§ **Problem**
Write out the full listing exactly as given, minus the images.

§ **Data records**
▼▼▼

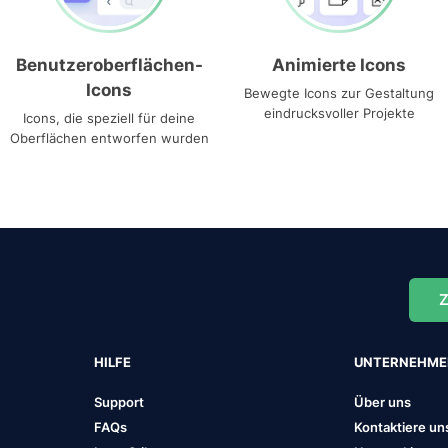
Benutzeroberflächen-
Animierte Icons
Icons
Bewegte Icons zur Gestaltung
eindrucksvoller Projekte
Icons, die speziell für deine
Oberflächen entworfen wurden
Z
HILFE
UNTERNEHM
Support
Über uns
FAQs
Kontaktiere un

▲▲▲

§ **Result**
Benutzeroberflächen-
Animierte Icons
Icons
Bewegte Icons zur Gestaltung
eindrucksvoller Projekte
Icons, die speziell für deine
Oberflächen entworfen wurden
Z
HILFE
UNTERNEHM
Support
Über uns
FAQs
Kontaktiere un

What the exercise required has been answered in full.